Pixel coordinate grounding data.

=== Section Start ===

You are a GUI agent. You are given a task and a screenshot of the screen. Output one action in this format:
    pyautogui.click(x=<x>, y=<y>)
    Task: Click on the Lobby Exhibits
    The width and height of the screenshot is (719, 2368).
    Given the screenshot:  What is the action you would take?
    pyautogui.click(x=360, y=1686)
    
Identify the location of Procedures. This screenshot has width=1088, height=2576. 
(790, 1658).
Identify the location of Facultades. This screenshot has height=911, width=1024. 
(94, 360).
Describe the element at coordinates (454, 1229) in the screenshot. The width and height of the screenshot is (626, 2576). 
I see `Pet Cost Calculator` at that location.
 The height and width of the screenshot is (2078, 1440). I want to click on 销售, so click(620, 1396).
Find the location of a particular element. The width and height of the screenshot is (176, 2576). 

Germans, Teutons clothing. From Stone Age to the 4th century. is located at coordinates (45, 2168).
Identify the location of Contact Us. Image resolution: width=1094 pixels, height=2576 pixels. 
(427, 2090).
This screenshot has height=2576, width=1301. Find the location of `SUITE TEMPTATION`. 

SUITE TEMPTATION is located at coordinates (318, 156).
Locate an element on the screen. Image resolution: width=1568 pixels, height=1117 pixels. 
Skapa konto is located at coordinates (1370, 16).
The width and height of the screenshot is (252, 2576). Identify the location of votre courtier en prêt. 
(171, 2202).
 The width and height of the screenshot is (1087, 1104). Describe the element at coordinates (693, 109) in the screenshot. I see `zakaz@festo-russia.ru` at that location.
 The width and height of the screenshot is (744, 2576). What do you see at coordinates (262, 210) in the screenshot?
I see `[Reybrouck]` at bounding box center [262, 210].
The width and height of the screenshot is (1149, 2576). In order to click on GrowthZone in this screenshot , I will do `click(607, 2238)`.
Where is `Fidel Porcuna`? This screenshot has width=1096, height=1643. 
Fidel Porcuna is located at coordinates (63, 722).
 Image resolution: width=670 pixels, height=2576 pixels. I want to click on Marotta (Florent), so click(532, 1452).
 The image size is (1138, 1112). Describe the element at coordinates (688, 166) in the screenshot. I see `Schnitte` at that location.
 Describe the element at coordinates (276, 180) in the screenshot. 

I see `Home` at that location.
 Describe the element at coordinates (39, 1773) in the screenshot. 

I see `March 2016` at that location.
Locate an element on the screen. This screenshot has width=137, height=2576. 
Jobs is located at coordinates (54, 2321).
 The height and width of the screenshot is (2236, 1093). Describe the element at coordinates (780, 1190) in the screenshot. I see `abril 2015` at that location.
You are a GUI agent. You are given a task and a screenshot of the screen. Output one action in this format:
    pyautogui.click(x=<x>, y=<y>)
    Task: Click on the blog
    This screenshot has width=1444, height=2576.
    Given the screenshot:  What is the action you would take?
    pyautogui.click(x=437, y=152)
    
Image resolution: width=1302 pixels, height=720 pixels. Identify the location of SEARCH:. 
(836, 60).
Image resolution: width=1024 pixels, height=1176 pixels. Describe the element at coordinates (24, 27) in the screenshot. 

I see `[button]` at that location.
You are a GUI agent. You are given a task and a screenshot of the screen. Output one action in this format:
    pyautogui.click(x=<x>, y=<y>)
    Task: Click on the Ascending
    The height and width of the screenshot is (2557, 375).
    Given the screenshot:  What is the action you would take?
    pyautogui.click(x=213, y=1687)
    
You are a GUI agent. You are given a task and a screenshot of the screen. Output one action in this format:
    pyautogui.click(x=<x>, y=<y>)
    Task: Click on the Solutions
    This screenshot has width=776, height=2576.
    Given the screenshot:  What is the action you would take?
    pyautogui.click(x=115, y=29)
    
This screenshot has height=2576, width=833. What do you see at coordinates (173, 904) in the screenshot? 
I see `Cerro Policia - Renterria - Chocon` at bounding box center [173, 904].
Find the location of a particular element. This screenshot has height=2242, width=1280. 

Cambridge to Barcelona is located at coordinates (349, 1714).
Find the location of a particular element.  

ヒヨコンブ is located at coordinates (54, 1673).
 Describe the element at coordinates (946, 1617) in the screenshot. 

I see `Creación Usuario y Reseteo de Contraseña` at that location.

=== Section End ===

Goal of the exercise. The data above must be repeated in its entirety, exactly as given.

Task result.
You are a GUI agent. You are given a task and a screenshot of the screen. Output one action in this format:
    pyautogui.click(x=<x>, y=<y>)
    Task: Click on the Lobby Exhibits
    The width and height of the screenshot is (719, 2368).
    Given the screenshot:  What is the action you would take?
    pyautogui.click(x=360, y=1686)
    
Identify the location of Procedures. This screenshot has width=1088, height=2576. 
(790, 1658).
Identify the location of Facultades. This screenshot has height=911, width=1024. 
(94, 360).
Describe the element at coordinates (454, 1229) in the screenshot. The width and height of the screenshot is (626, 2576). 
I see `Pet Cost Calculator` at that location.
 The height and width of the screenshot is (2078, 1440). I want to click on 销售, so click(620, 1396).
Find the location of a particular element. The width and height of the screenshot is (176, 2576). 

Germans, Teutons clothing. From Stone Age to the 4th century. is located at coordinates (45, 2168).
Identify the location of Contact Us. Image resolution: width=1094 pixels, height=2576 pixels. 
(427, 2090).
This screenshot has height=2576, width=1301. Find the location of `SUITE TEMPTATION`. 

SUITE TEMPTATION is located at coordinates (318, 156).
Locate an element on the screen. Image resolution: width=1568 pixels, height=1117 pixels. 
Skapa konto is located at coordinates (1370, 16).
The width and height of the screenshot is (252, 2576). Identify the location of votre courtier en prêt. 
(171, 2202).
 The width and height of the screenshot is (1087, 1104). Describe the element at coordinates (693, 109) in the screenshot. I see `zakaz@festo-russia.ru` at that location.
 The width and height of the screenshot is (744, 2576). What do you see at coordinates (262, 210) in the screenshot?
I see `[Reybrouck]` at bounding box center [262, 210].
The width and height of the screenshot is (1149, 2576). In order to click on GrowthZone in this screenshot , I will do `click(607, 2238)`.
Where is `Fidel Porcuna`? This screenshot has width=1096, height=1643. 
Fidel Porcuna is located at coordinates (63, 722).
 Image resolution: width=670 pixels, height=2576 pixels. I want to click on Marotta (Florent), so click(532, 1452).
 The image size is (1138, 1112). Describe the element at coordinates (688, 166) in the screenshot. I see `Schnitte` at that location.
 Describe the element at coordinates (276, 180) in the screenshot. 

I see `Home` at that location.
 Describe the element at coordinates (39, 1773) in the screenshot. 

I see `March 2016` at that location.
Locate an element on the screen. This screenshot has width=137, height=2576. 
Jobs is located at coordinates (54, 2321).
 The height and width of the screenshot is (2236, 1093). Describe the element at coordinates (780, 1190) in the screenshot. I see `abril 2015` at that location.
You are a GUI agent. You are given a task and a screenshot of the screen. Output one action in this format:
    pyautogui.click(x=<x>, y=<y>)
    Task: Click on the blog
    This screenshot has width=1444, height=2576.
    Given the screenshot:  What is the action you would take?
    pyautogui.click(x=437, y=152)
    
Image resolution: width=1302 pixels, height=720 pixels. Identify the location of SEARCH:. 
(836, 60).
Image resolution: width=1024 pixels, height=1176 pixels. Describe the element at coordinates (24, 27) in the screenshot. 

I see `[button]` at that location.
You are a GUI agent. You are given a task and a screenshot of the screen. Output one action in this format:
    pyautogui.click(x=<x>, y=<y>)
    Task: Click on the Ascending
    The height and width of the screenshot is (2557, 375).
    Given the screenshot:  What is the action you would take?
    pyautogui.click(x=213, y=1687)
    
You are a GUI agent. You are given a task and a screenshot of the screen. Output one action in this format:
    pyautogui.click(x=<x>, y=<y>)
    Task: Click on the Solutions
    This screenshot has width=776, height=2576.
    Given the screenshot:  What is the action you would take?
    pyautogui.click(x=115, y=29)
    
This screenshot has height=2576, width=833. What do you see at coordinates (173, 904) in the screenshot? 
I see `Cerro Policia - Renterria - Chocon` at bounding box center [173, 904].
Find the location of a particular element. This screenshot has height=2242, width=1280. 

Cambridge to Barcelona is located at coordinates (349, 1714).
Find the location of a particular element.  

ヒヨコンブ is located at coordinates (54, 1673).
 Describe the element at coordinates (946, 1617) in the screenshot. 

I see `Creación Usuario y Reseteo de Contraseña` at that location.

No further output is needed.